いやいや、店舗を完全に閉鎖してしまえば、利用者の利便性が著しく低下するため、利用者の理解が得られないと銀行はいっているが、果たしてそうだろうか。

今やスマホ化にキャッシュレスの時代である。銀行が思っているほど、銀行がなければ困る、という利用者がどれくらいいるだろうか。

事実、銀行の昼休み導入に対し「昼休み導入に反対!」「銀行店舗の廃止に反対!」という運動は、少なくとも報道ベースでは聞いたことがない。これが、鉄道やバス路線、学校や、病院やガソリンスタンド、スーパーなど、そして大企業の工場がなくなる、となると地域住民や利用者からの反対運動がおこり、報道などでも目にすることがある。
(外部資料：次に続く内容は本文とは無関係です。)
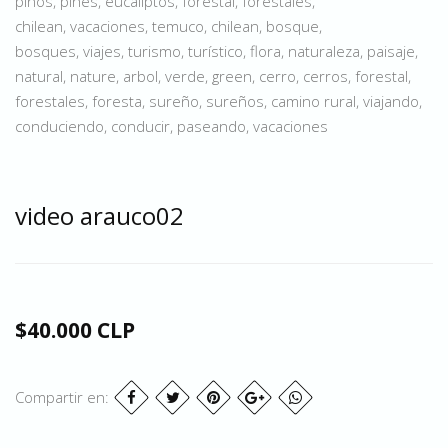
pinos, pines, eucaliptos, forestal, forestales,
chilean, vacaciones, temuco, chilean, bosque,
bosques, viajes, turismo, turístico, flora, naturaleza, paisaje,
natural, nature, arbol, verde, green, cerro, cerros, forestal,
forestales, foresta, sureño, sureños, camino rural, viajando,
conduciendo, conducir, paseando, vacaciones
video arauco02
$40.000 CLP
Compartir en: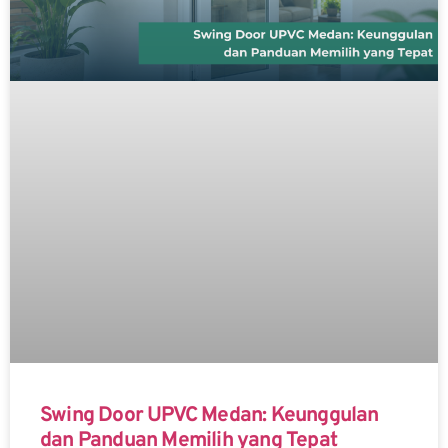
Swing Door UPVC Medan: Keunggulan
dan Panduan Memilih yang Tepat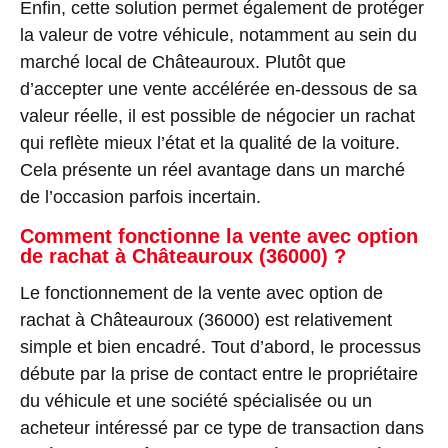
Enfin, cette solution permet également de protéger
la valeur de votre véhicule, notamment au sein du
marché local de Châteauroux. Plutôt que
d’accepter une vente accélérée en-dessous de sa
valeur réelle, il est possible de négocier un rachat
qui reflète mieux l’état et la qualité de la voiture.
Cela présente un réel avantage dans un marché
de l’occasion parfois incertain.
Comment fonctionne la vente avec option
de rachat à Châteauroux (36000) ?
Le fonctionnement de la vente avec option de
rachat à Châteauroux (36000) est relativement
simple et bien encadré. Tout d’abord, le processus
débute par la prise de contact entre le propriétaire
du véhicule et une société spécialisée ou un
acheteur intéressé par ce type de transaction dans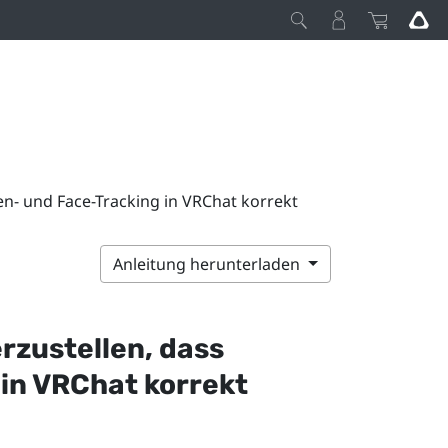
gen- und Face-Tracking in VRChat korrekt
Anleitung herunterladen
erzustellen, dass
 in
VRChat
korrekt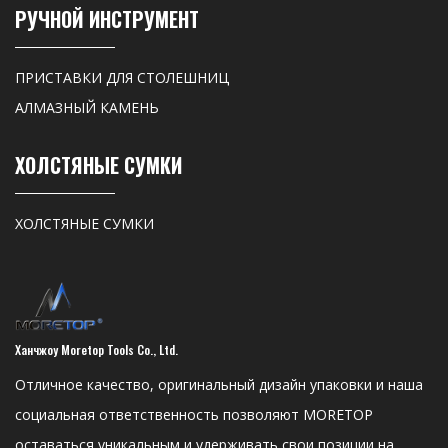
РУЧНОЙ ИНСТРУМЕНТ
ПРИСТАВКИ ДЛЯ СТОЛЕШНИЦ
АЛМАЗНЫЙ КАМЕНЬ
ХОЛСТЯНЫЕ СУМКИ
ХОЛСТЯНЫЕ СУМКИ
Ханчжоу Moretop Tools Co., Ltd.
Отличное качество, оригинальный дизайн упаковки и наша
социальная ответственность позволяют MORETOP
оставаться уникальным и удерживать свои позиции на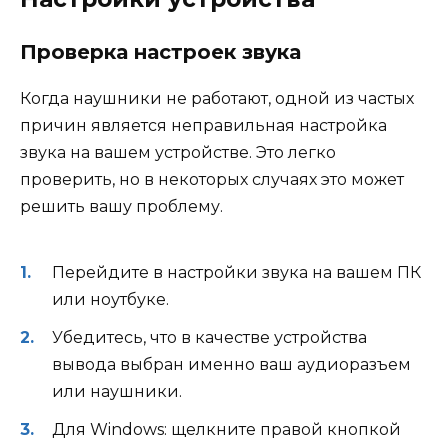
Проверка настроек звука
Когда наушники не работают, одной из частых
причин является неправильная настройка
звука на вашем устройстве. Это легко
проверить, но в некоторых случаях это может
решить вашу проблему.
Перейдите в настройки звука на вашем ПК
или ноутбуке.
Убедитесь, что в качестве устройства
вывода выбран именно ваш аудиоразъем
или наушники.
Для Windows: щелкните правой кнопкой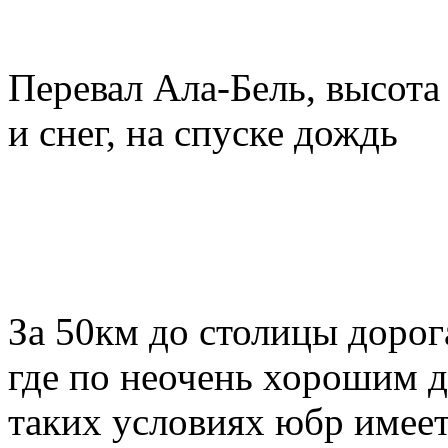
Перевал Ала-Бель, высота 
и снег, на спуске дождь
За 50км до столицы дорог
где по неочень хорошим д
таких условиях юбр имеет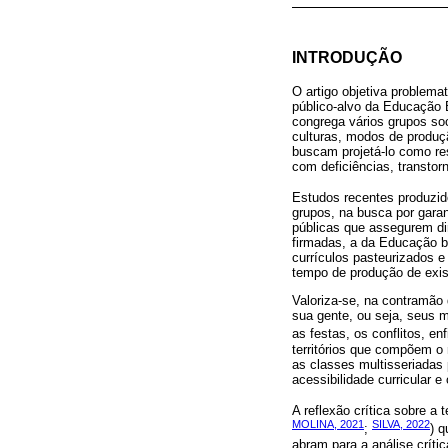
INTRODUÇÃO
O artigo objetiva problem
público-alvo da Educação 
congrega vários grupos soc
culturas, modos de produçã
buscam projetá-lo como res
com deficiências, transtor
Estudos recentes produzi
grupos, na busca por garan
públicas que assegurem dir
firmadas, a da Educação 
currículos pasteurizados 
tempo de produção de exist
Valoriza-se, na contramã
sua gente, ou seja, seus m
as festas, os conflitos, en
territórios que compõem o 
as classes multisseriadas 
acessibilidade curricular 
A reflexão crítica sobre a
MOLINA, 2021
SILVA, 2022
;
) 
abram para a análise críti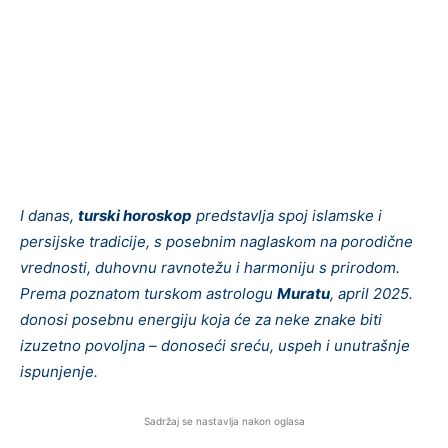
I danas,
turski horoskop
predstavlja spoj islamske i
persijske tradicije, s posebnim naglaskom na porodične
vrednosti, duhovnu ravnotežu i harmoniju s prirodom.
Prema poznatom turskom astrologu
Muratu
, april 2025.
donosi posebnu energiju koja će za neke znake biti
izuzetno povoljna – donoseći sreću, uspeh i unutrašnje
ispunjenje.
Sadržaj se nastavlja nakon oglasa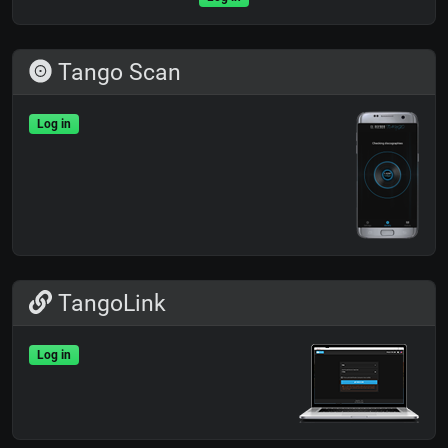
Tango Scan
Log in
TangoLink
Log in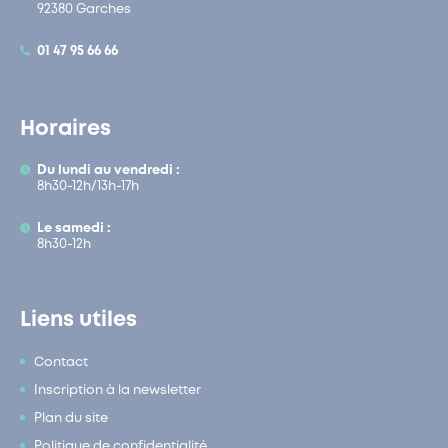
92380 Garches
01 47 95 66 66
Horaires
Du lundi au vendredi :
8h30-12h/13h-17h
Le samedi :
8h30-12h
Liens utiles
Contact
Inscription à la newsletter
Plan du site
Politique de confidentialité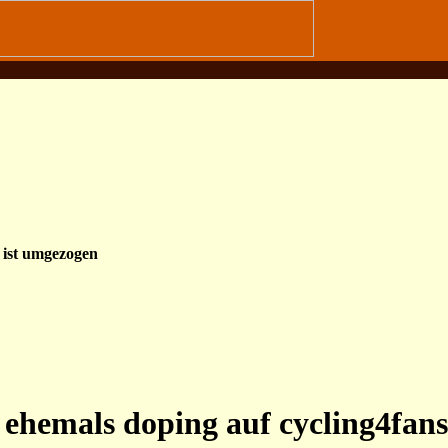
 ist umgezogen
, ehemals doping auf cycling4fans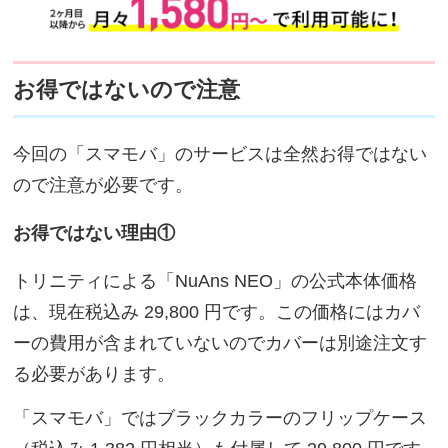
お得ではないので注意
今回の「スマモバ」のサービスは全然お得ではない
ので注意が必要です。
お得ではない理由①
トリニティによる「NuAns NEO」の公式本体価格
は、現在税込み 29,800 円です。この価格にはカバ
ーの費用が含まれていないのでカバーは別途注文す
る必要があります。
「スマモバ」ではブラックカラーのフリップケース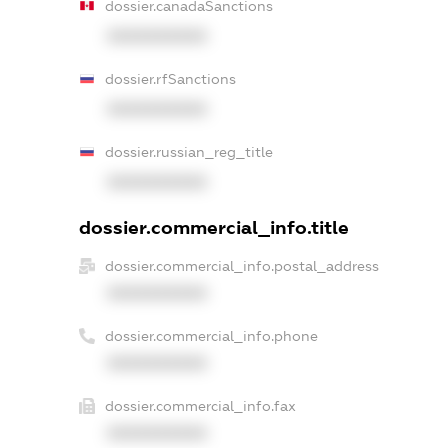
dossier.canadaSanctions
XXXXXXXXXX
dossier.rfSanctions
XXXXXXXXXX
dossier.russian_reg_title
XXXXXXXXXX
dossier.commercial_info.title
dossier.commercial_info.postal_address
XXXXXXXXXX
dossier.commercial_info.phone
XXXXXXXXXX
dossier.commercial_info.fax
XXXXXXXXXX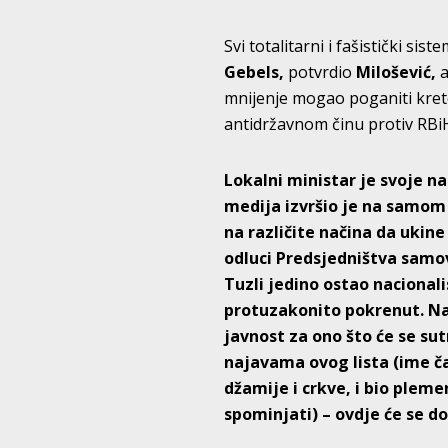
Svi totalitarni i fašistički si
Gebels,
potvrdio
Milošević,
a
mnijenje mogao poganiti kreten
antidržavnom činu protiv RBiH 
Lokalni ministar je svoje 
medija izvršio je na samom
na različite načina da ukine
odluci Predsjedništva samov
Tuzli jedino ostao nacionali
protuzakonito pokrenut. Nak
javnost za ono što će se sut
najavama ovog lista (ime ča
džamije i crkve, i bio plem
spominjati) – ovdje će se do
要は、銀行の地域での存在意義とは、その程度のもの。全国で廃業が相次ぐ百貨店と同じように、あれば有り難いけれど、なくても生活が成り立たなくなるものではない存在なのだ。

 

店舗ネットワークに関して「ユニバーサルサービス」というのであれば、すでに郵便局がその役割を過疎地や離島を含め、全国津々浦々まで果たしている。